Other consequences included not being able to meet client needs (reported by 46%), reduced capacity for innovation (53%), and losing customers to competitors (60%).

Nearly all organisations expected to experience a tech skills-related challenge this year. More than two-thirds (69%) also said they expected to experience a skills gap in the year ahead.

According to the data, the top skills challenge for African organisations was attracting skilled new recruits, although in South Africa, the retention of skilled employees narrowly edged out attracting skills as the top challenge.

In response to the ongoing tech skills challenges, organisations were taking bold steps to ensure they had access to the correct tech skills, with 41% saying that upskilling of existing employees would be a top priority this year, while 40% said the same about reskilling employees.

Companies were also adopting technology tools and flexible work practices to ensure they could attract, retain and mobilise the correct mix of tech skills, Smith said.

“Seven in 10 organisations currently use a human capital management or employee experience tool, while nearly half (45%) of companies were open to remote work – although most want employees to be in the office at least some of the time.

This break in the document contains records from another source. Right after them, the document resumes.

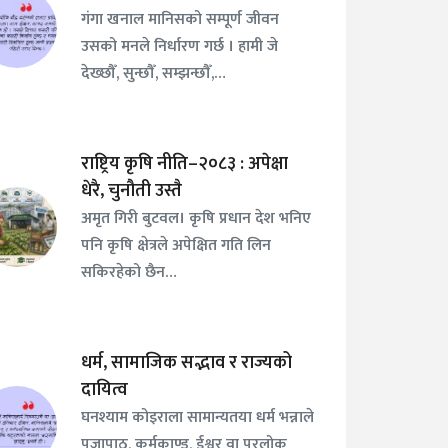
गंगा खनाल मानिसको सम्पूर्ण जीवन
उसको मनले निर्धारण गर्छ । हामी जे
देख्छौँ, सुन्छौँ, सम्झन्छौँ,…
राष्ट्रिय कृषि नीति–२०८३ : अपेक्षा
धेरै, चुनौती उस्तै
अमृत गिरी बुटवल। कृषि प्रधान देश भनिए
पनि कृषि क्षेत्रले अपेक्षित गति लिन
सकिरहेको छैन…
धर्म, सामाजिक सद्भाव र राज्यको
दायित्व
घनश्याम कोइराला सामान्यतया धर्म भन्नाले
पूजापाठ, कर्मकाण्ड, ईश्वर वा परलोक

“This new workplace dynamic will require leaders to co-create new models for work, with constant collaboration with employees to ensure alignment with company objectives and culture.”

The report further found that the most in-demand skills included cybersecurity and data analytics (63%), developer and industry skills (49%), and digital transformation skills (48%). More than two-thirds (69%) cited technical skills as an important attribute when recruiting, while 66% said industry-specific skills were important to them.

Responses also showed that the change management skills that were so essential to successful digital transformation, were not highly prized among the companies surveyed – revealing an opportunity for smarter investment in specific skills to improve the outcomes of initiatives.

“Only 18% of companies cited change management as an in-demand skill,” elaborated Smith, adding that that studies have shown that less than a third of digital transformation projects succeed, partly due to the fact that only 34% of change management projects are clear successes.

Smith said that for a continent that was rapidly transforming through the accelerated adoption of digital technologies, ensuring effective change management could greatly improve outcomes and equip organisations with new capabilities to drive growth and innovation.

Other key findings from the report include that Kenyan organisations were more upbeat about their skills prospects than Nigerian or South African organisations. Only 53% of Kenyan organisations expect to experience a skills gap in the next year, compared to 80% of Nigerian companies and 73% of South African organisations.

Kenyan organisations were more likely to expect employees to work in the office all the time, as 37% of Kenyan organisations want employees in-office full-time, compared to 23% of organisations in Nigeria and only 13% of South African ones.

The top tech skills challenge for African organisations was attracting sufficiently-skilled new recruits, except in South Africa.

Organisations in Kenya and Nigeria cite attracting skilled new recruits as their top tech skills challenge this year, but in South Africa the top challenge was retaining skilled tech workers.

South African organisations placed a greater premium on digital transformation skills, with 70% of South African companies citing them as in-demand. Similarly, 78% of the South African companies surveyed said they suffered a negative impact due to a lack of tech skills.

In an article titled “Africa needs digital skills across the economy – not just the tech sector”, published by the World Economic Forum in 2020, Alejandro Caballero, the principal education specialist at the IFC and Sajitha Bashir, an advisor, Office of the Global Director, Education, World Bank, said the demand for digital skills training in Africa would surge in the coming decade as jobs that previously did not need digital skills would begin to do so.

They said that education providers needed to align their offerings to accommodate this surge in demand. They added that policy-makers and the private sector also needed to work together to improve the necessary infrastructure.